Segunda, 25 Março 2024 21:10
DITADURA NUNCA MAIS

Fernanda Carisio: a bancária do BB e dirigente sindical que foi presa e torturada pelos militares

Fernanda Carisio: “A democracia e a liberdade de organização e manifestação são essenciais para que tais situações não se repitam mais” Fernanda Carisio: “A democracia e a liberdade de organização e manifestação são essenciais para que tais situações não se repitam mais”

Nesta última matéria da série especial “Ditadura nunca mais”, marcando os 60 anos do golpe militar de 1964 que derrubou o governo democrático de João Goluart e implantou 21 anos de regime militar autoritário, apresentamos um depoimento vivo de quem viveu aquele período dramático da vida brasileira: Fernanda Carisio, bancária do Banco do Brasil, que foi presidenta do Sindicato dos Bancários do Rio e da CNB (Confederação Nacional dos Bancários), o embrião da Contraf-CUT, a Confederação Nacional dos Trabalhadores do Ramo Financeiro.

Uma história de luta

Fernanda começou a militar na política ao entrar para a universidade em 1972. Entrou para a faculdade de jornalismo na PUC, onde iniciou sua militância no então Partido Comunista Brasileiro (PCB), transferindo-se depois para a UFF (Universidade Federal Fluminense).
Continuou militando no movimento estudantil e ingressou na Fração Bolchevique da Política Operária, que posteriormente veio a realizar seu primeiro congresso e a se denominar Movimento pela Emancipação do Proletariado (MEP). Ao passar no concurso para o Banco do Brasil se aproximou do movimento sindical bancário. Como jornalista, trabalhou durante alguns anos na Tribuna da Imprensa, o último jornal a contar com a presença de censores diretamente na redação, assediando os jornalistas e censurando abertamente o jornal

Prisão e tortura

Em julho de 1977, Carisio e vários militantes do MEP foram presos pela ditadura militar. “Ficamos dez dias incomunicáveis no Quartel da Polícia do Exército da Barão de Mesquita e fomos submetidos à tortura e ao isolamento total”, relata. Ela foi libertada em setembro de 1977, continuou a militância no movimento estudantil e no sindicalismo bancário. Enfrentou, junto com todo o movimento sindical, a partir de 1978, as intervenções da ditadura militar ou direções claramente patronais e vinculadas ao regime.

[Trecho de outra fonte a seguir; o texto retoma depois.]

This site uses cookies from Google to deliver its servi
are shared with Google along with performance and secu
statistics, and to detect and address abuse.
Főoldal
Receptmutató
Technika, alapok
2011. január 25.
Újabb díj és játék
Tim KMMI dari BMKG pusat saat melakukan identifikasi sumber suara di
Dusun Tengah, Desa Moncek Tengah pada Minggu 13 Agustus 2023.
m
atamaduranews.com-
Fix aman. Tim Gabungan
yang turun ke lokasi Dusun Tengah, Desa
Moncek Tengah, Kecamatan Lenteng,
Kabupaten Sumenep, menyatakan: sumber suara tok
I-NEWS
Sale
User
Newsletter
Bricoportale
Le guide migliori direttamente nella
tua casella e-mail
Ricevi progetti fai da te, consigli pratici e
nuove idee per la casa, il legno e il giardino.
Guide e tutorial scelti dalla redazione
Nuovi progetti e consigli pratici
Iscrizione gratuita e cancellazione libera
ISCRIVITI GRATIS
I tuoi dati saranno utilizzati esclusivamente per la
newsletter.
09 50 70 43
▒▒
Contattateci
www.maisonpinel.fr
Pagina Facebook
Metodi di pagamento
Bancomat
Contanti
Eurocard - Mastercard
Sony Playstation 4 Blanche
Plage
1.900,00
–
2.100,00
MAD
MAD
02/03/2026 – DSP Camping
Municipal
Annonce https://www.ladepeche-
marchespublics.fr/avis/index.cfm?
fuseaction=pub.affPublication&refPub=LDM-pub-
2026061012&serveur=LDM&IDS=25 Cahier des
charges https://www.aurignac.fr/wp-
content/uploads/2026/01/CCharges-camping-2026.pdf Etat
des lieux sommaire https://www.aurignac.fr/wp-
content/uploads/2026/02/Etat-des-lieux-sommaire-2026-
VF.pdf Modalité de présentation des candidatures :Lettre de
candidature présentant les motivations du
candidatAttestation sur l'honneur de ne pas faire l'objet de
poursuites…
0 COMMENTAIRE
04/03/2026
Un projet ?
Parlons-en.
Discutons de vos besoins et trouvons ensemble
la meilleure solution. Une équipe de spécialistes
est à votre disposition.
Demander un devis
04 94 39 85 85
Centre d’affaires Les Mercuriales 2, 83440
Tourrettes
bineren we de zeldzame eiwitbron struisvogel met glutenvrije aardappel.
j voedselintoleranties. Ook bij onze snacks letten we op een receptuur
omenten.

Repressão aos trabalhadores

Participou da organização do processo eleitoral a fim de reconquistar o sindicato dos bancários para as mãos dos trabalhadores. “Qualquer tentativa de luta, de questionamento aos baixos salários ou a falta de condições mínimas de trabalho ou de organização dos trabalhadores era duramente reprimida. Um exemplo claro dessa repressão foi a intervenção em nosso Sindicato, a perseguição dos dirigentes, com o exemplo mais flagrante de Aluízio Palhano perseguido e morto pela ditadura militar”, lembra Fernanda.

O valor da democracia

Às gerações mais novas, que não viveram e desconhecem o que é uma ditadura, Fernanda Carisio faz um alerta.
“Quem acha que a vida era melhor, realmente, ou tem muito pouca memória ou está muito mal informado. As mobilizações que se iniciaram no ABC e correram como rastilho de pólvora gerando mobilizações de trabalhadores em todo país, tiveram como principais bandeiras as conquistas econômicas. O arrocho salarial era violento. Direitos que hoje consideramos como ‘naturais’ não existiam. Nada de auxílio transporte, auxílio alimentação e refeição, auxílio creche, planos de saúde, abonos, PLR então nem pensar” explicou.
“A inflação absurda chegou a mais de 80% ao mês. Quem pode ter saudade dessas coisas? Enquanto isso os ditadores de plantão falavam em ‘Brasil ame-o ou deixe-o’, em obras faraônicas, nunca concluídas como a Transamazônica e que consumiam rios de dinheiro em mamatas e muita corrupção. E tudo isso sob forte censura da imprensa buscando tapar o sol com a peneira”, critica.
“Com o aumento das lutas dos trabalhadores por melhores condições de trabalho e de vida e por democracia e eleições livres, essas fanfarronices foram sendo desmascaradas. A democracia e a liberdade de organização e manifestação são essenciais para que tais situações não se repitam nunca mais. Precisamos conhecer nossos direitos, saber como conquistamos cada um deles, para que possamos mantê-los e avançar em novas conquistas”, conclui a sindicalista.